Audição de Miguel Stilwell de Andrade foi feita através de vídeo-conferência

Na sua estreia numa audição parlamentar, o gestor conseguiu explicar a racionalidade económica de fazer esta transferência, através da cisão dos ativos para uma empresa — as barragens e todos os compromissos e contratos associados —  para depois a vender.

“Estamos a falar de mais de 1.000 contratos com colaboradores, municípios, fornecedores, parceiros locais, prestadores de serviços e outras entidades associadas à atividade das barragens.”

O racional económico de fazer a venda pela cisão dos ativos para uma sociedade veículo é ter uma empresa com autonomia operativa e funcional e com todos os contratos de modo a transmitir tudo isso de forma integrada porque o comprador, a Engie, queria adquirir uma empresa com capacidade para operar as barragens. Na sua intervenção inicial, Stilwell de Andrade invocou outras operações feitas em Portugal e fora do país com o mesmo perfil.
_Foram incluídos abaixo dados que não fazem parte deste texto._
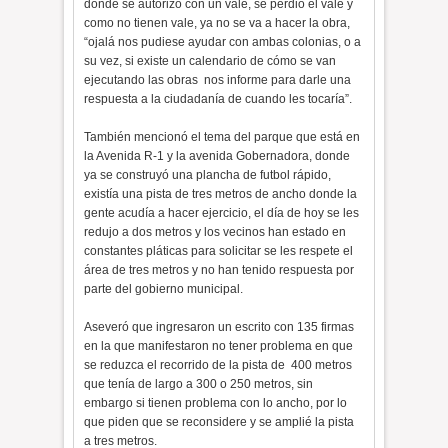
donde se autorizó con un vale, se perdió el vale y
como no tienen vale, ya no se va a hacer la obra,
“ojalá nos pudiese ayudar con ambas colonias, o a
su vez, si existe un calendario de cómo se van
ejecutando las obras nos informe para darle una
respuesta a la ciudadanía de cuando les tocaría”.
También mencionó el tema del parque que está en
la Avenida R-1 y la avenida Gobernadora, donde
ya se construyó una plancha de futbol rápido,
existía una pista de tres metros de ancho donde la
gente acudía a hacer ejercicio, el día de hoy se les
redujo a dos metros y los vecinos han estado en
constantes pláticas para solicitar se les respete el
área de tres metros y no han tenido respuesta por
parte del gobierno municipal.
Aseveró que ingresaron un escrito con 135 firmas
en la que manifestaron no tener problema en que
se reduzca el recorrido de la pista de 400 metros
que tenía de largo a 300 o 250 metros, sin
embargo si tienen problema con lo ancho, por lo
que piden que se reconsidere y se amplié la pista
a tres metros.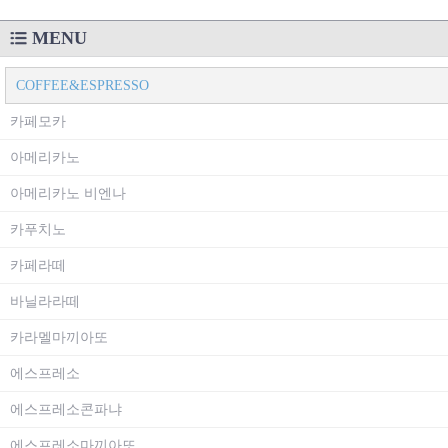
MENU
COFFEE&ESPRESSO
카페모카
아메리카노
아메리카노 비엔나
카푸치노
카페라떼
바닐라라떼
카라멜마끼아또
에스프레소
에스프레소콘파냐
에스프레소마끼아또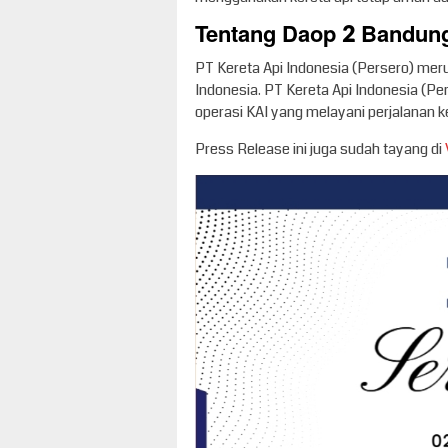
Tentang Daop 2 Bandun
PT Kereta Api Indonesia (Persero) meru
Indonesia. PT Kereta Api Indonesia (P
operasi KAI yang melayani perjalanan ke
Press Release ini juga sudah tayang di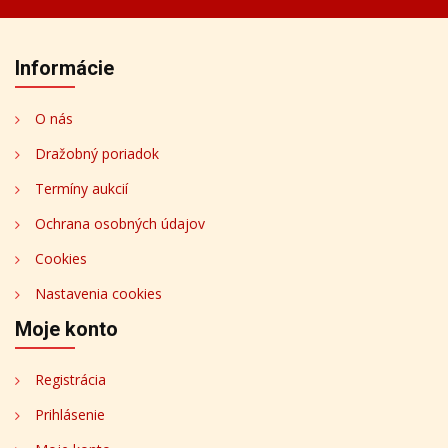
Informácie
O nás
Dražobný poriadok
Termíny aukcií
Ochrana osobných údajov
Cookies
Nastavenia cookies
Moje konto
Registrácia
Prihlásenie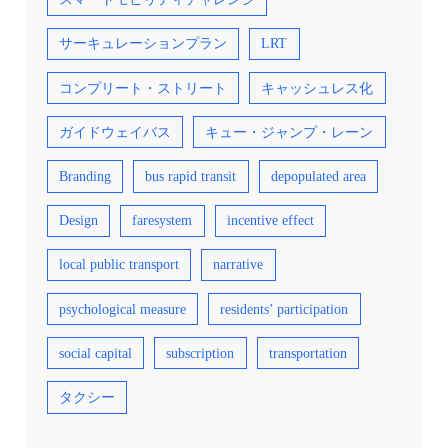
サーキュレーションプラン
LRT
コンプリート・ストリート
キャッシュレス化
ガイドウェイバス
キュー・ジャンプ・レーン
Branding
bus rapid transit
depopulated area
Design
faresystem
incentive effect
local public transport
narrative
psychological measure
residents’ participation
social capital
subscription
transportation
タクシー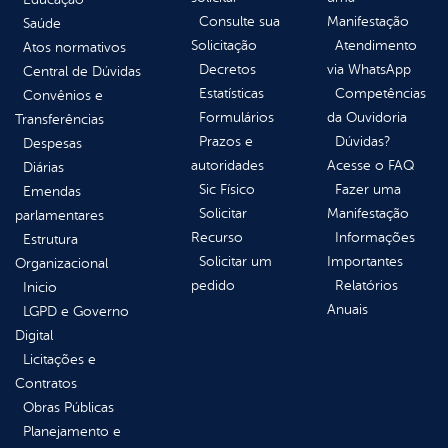
Consulte sua
Manifestação
Saúde
Solicitação
Atendimento
Atos normativos
Decretos
via WhatsApp
Central de Dúvidas
Estatísticas
Competências
Convênios e
Formulários
da Ouvidoria
Transferências
Prazos e
Dúvidas?
Despesas
autoridades
Acesse o FAQ
Diárias
Sic Físico
Fazer uma
Emendas
Solicitar
Manifestação
parlamentares
Recurso
Informações
Estrutura
Solicitar um
Importantes
Organizacional
pedido
Relatórios
Inicio
Anuais
LGPD e Governo
Digital
Licitações e
Contratos
Obras Públicas
Planejamento e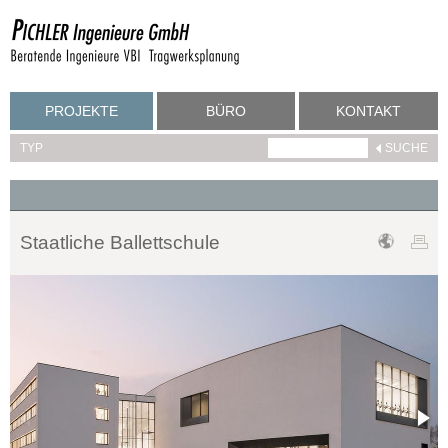
PROJEKTE
BÜRO
KONTAKT
TYP
Staatliche Ballettschule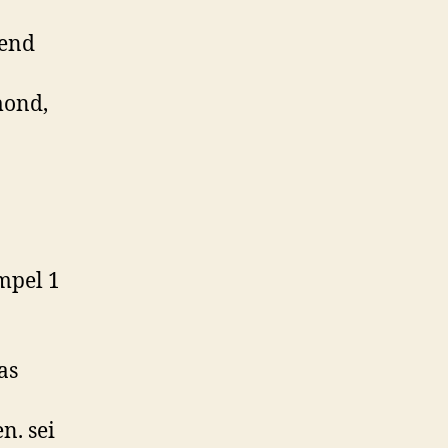
lskörper???
send
mond,
mpel 1
as
n. sei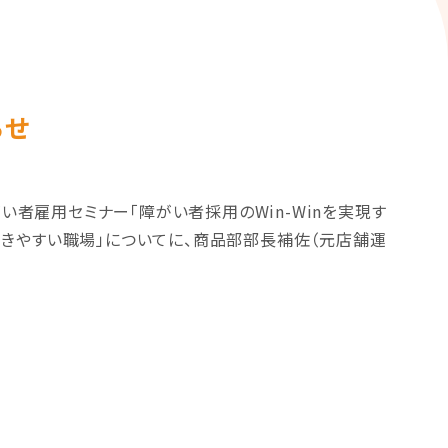
らせ
がい者雇用セミナー「障がい者採用のWin-Winを実現す
きやすい職場」についてに、商品部部長補佐（元店舗運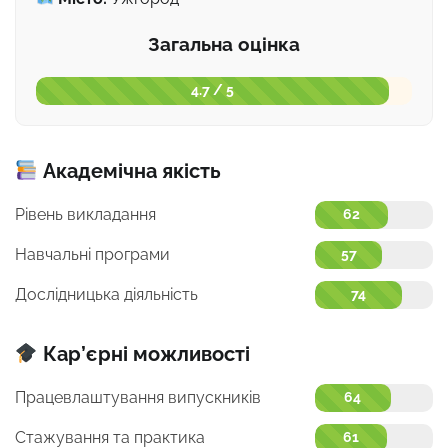
Загальна оцінка
4.7 / 5
Академічна якість
Рівень викладання
62
Навчальні програми
57
Дослідницька діяльність
74
Кар’єрні можливості
Працевлаштування випускників
64
Стажування та практика
61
O que ficou por responder: reestruturação e artigo que deu benefício fiscal

Já quando foi confrontado com a necessidade de invocar uma reestruturação empresarial para que essa cisão ficasse isenta, por exemplo, do pagamento de IRC — a EDP já informou que a operação rendeu uma mais-valia de 215 milhões de euros —, o gestor não esclareceu se isso foi feito. Reafirmou apenas que esta estrutura era a única que assegurava a continuidade contratual.

A transmissão de concessão só não paga imposto de selo, se a EDP argumentar que é uma reestruturação de um ramo de negócio. Mas não é”, defendeu a deputada do Bloco de Esquerda.

Sem resposta ficou também a pergunta colocada duas vezes por Mariana Mortágua sobre qual o artigo que a EDP invocou no Estatuto dos Benefícios Fiscais para fundamentar a presunção de que a operação estava isenta de imposto de selo. Depois de várias insistências, Stilwell de Andrade admitiu não saber exatamente qual foi o artigo, mas reafirmou que nos termos da lei portuguesa e comunitária a isenção do imposto de selo tem sido o entendimento da Autoridade Tributária. Esta presunção foi contrariada pela deputada do Bloco para quem a lei a portuguesa é clara quanto à obrigação de pagar imposto de selo sobre a transferência de ativos de concessões, no que aliás foi seguida por outros deputados.

Mariana Mortágua já tinha levantado suspeitas sobre uma alteração feita no ano passado ao artigo do 60 do Código dos Benefícios Fiscais que permitiu estender a isenção de imposto de selo a transações que envolvam os estabelecimento comercial, industrial ou agrícola, necessários às operações de reestruturação. Esta suspeita já tinha sido categoricamente afastada pelo secretário de Estado dos Assuntos Fiscais. António Mendonça Mendes garantiu que tal alargamento de isenção não inclui concessões, mas o Bloco quer ouvir o ministro das Finanças sobre as implicações desta mudança.

Bloco quer saber se Governo alterou lei fiscal à medida da EDP e chama Leão ao Parlamento

O presidente executivo da EDP reafirmou várias vezes a disponibilidade para prestar todos os esclarecimentos e até enviar documentação sobre a transação para o Parlamento (que aliás já recebeu a documentação que envolveu a autorização desta operação por parte das entidades públicas. E foi repetindo que a EDP cumpre todas as obrigações legais e paga todos os impostos (400 milhões de euros por ano só em Portugal).

O deputado do CDS, João Gonçalves Pereira, sublinhou que a empresa seria a principal interessada no esclarecimento das dúvidas, mas a generalidade dos deputados considerou que o gestor não respondeu a grande parte das perguntas que foram colocadas, durante a única ronda permitida — pelo menos seis, elencou Afonso Oliveira do PSD, partido que chamou Stilwell ao Parlamento. E mesmo depois de ter sido concedida uma mini-segunda ronda, nem todas as respostas foram dadas.

O gestor deixou ainda três garantias. Os impostos e contribuições associados às seis barragens vão continuar a ser pagos, referindo um contributo superior a 70 milhões de euros por ano. E o modelo de transação permitiu transferir para o comprador todos os compromissos que tinham sido assumidos junto das entidades locais. O presidente da EDP reafirmou o compromisso da empresa com Portugal, lembrando que o plano estratégico prevê um investimento de mais de seis mil milhões de euros para os próximos cinco anos, o que representa três vezes mais do que o encaixa recebido com a venda das barragens do Douro ao consórcio da Engie.